You are looking at historical revision 8398 of this page. It may differ significantly from its current revision.
Unit regex
This library unit provides support for regular expressions. The regular expression package used is PCRE (Perl Compatible Regular Expressions) written by Philip Hazel. See http://www.pcre.org for information about the particular regexp flavor and extensions provided by this library.
To test that PCRE support has been built into Chicken properly, try:
(require 'regex) (test-feature? 'pcre) => #t
grep
[procedure] (grep REGEX LIST)
Returns all items of LIST that match the regular expression REGEX. This procedure could be defined as follows:
(define (grep regex lst)
(filter (lambda (x) (string-search regex x)) lst) )
glob->regexp
[procedure] (glob->regexp PATTERN)
Converts the file-pattern PATTERN into a regular expression.
(glob->regexp "foo.*") => "foo\..*"
PATTERN should follow "glob" syntax. Allowed wildcards are
* [C...] [C1-C2] [-C...] ?
glob?
[procedure] (glob? STRING)
Does the STRING have any "glob" wildcards?
A string without any "glob" wildcards does not meet the criteria, even though it technically is a valid "glob" file-pattern.
regex-chardef-table?
[procedure] (regex-chardef-table? OBJECT)
Returns #t if the OBJECT is a character definitions table, and #f otherwise.
regex-chardef-table
[procedure] (regex-chardef-table)
Returns a new character definitions table.
regexp
[procedure] (regexp STRING [IGNORECASE [IGNORESPACE [UTF8]]])
Returns a precompiled regular expression object for string.
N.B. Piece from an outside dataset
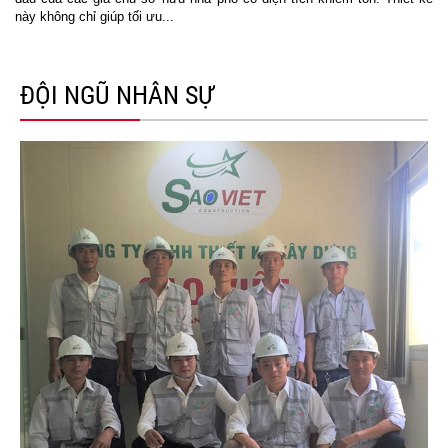
này không chỉ giúp tối ưu...
ĐỘI NGŨ NHÂN SỰ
The optional arguments IGNORECASE, IGNORESPACE and UTF8 specify whether the regular expression should be matched with case- or whitespace-differences ignored, or whether the string should be treated as containing UTF-8 encoded characters, respectively.
regexp*
[procedure] (regexp* STRING [OPTIONS [CHARDEFS-TABLE]])
Returns a precompiled regular expression object for string. The optional argument OPTIONS must be a list of option symbols. The optional argument CHARDEFS-TABLE must be a character definitions table.
Option Symbols:
- caseless
- Character case insensitive match
- multiline
- Equivalent to Perl's /m option
- dotall
- Equivalent to Perl's /s option
- extended
- Ignore whitespace
- anchored
- Anchor pattern match
- dollar-endonly
- `$' metacharacter in the pattern matches only at the end of the subject string
- extra
- Currently of very little use
- notbol
- First character of the string is not the beginning of a line
- noteol
- End of the string is not the end of a line
- ungreedy
- Inverts the "greediness" of the quantifiers so that they are not greedy by default
- notempty
- The empty string is not considered to be a valid match
- utf8
- UTF-8 encoded characters
- no-auto-capture
- Disables the use of numbered capturing parentheses
- no-utf8-check
- Skip valid UTF-8 sequence check
- auto-callout
- Automatically inserts callout items (not defined here)
- partial
- Partial match ok
- firstline
- An unanchored pattern is required to match before or at the first newline
- dupnames
- Names used to identify capturing subpatterns need not be unique
- newline-cr
- Newline definition is `\r'
- newline-lf
- Newline definition is `\n'
- newline-crlf
- Newline definition is `\r\n'
- newline-anycrlf
- Newline definition is any of `\r', `\n', or `\r\n'
- newline-any
- ewline definition is any Unicode newline sequence
- bsr-anycrlf
- `\R' escape sequence matches only CR, LF, or CRLF
- bsr-unicode
- `\R' escape sequence matches only Unicode newline sequence
- dfa-shortest
- Currently unused
- dfa-restart
- Currently unused
regexp?
[procedure] (regexp? X)
Returns #t if X is a precompiled regular expression, or #f otherwise.
regexp-optimize
[procedure] (regexp-optimize RX)
Perform available optimizations for the precompiled regular expression RX. Returns #t when optimization performed, and #f otherwise.
string-match
string-match-positions
[procedure] (string-match REGEXP STRING [START]) [procedure] (string-match-positions REGEXP STRING [START])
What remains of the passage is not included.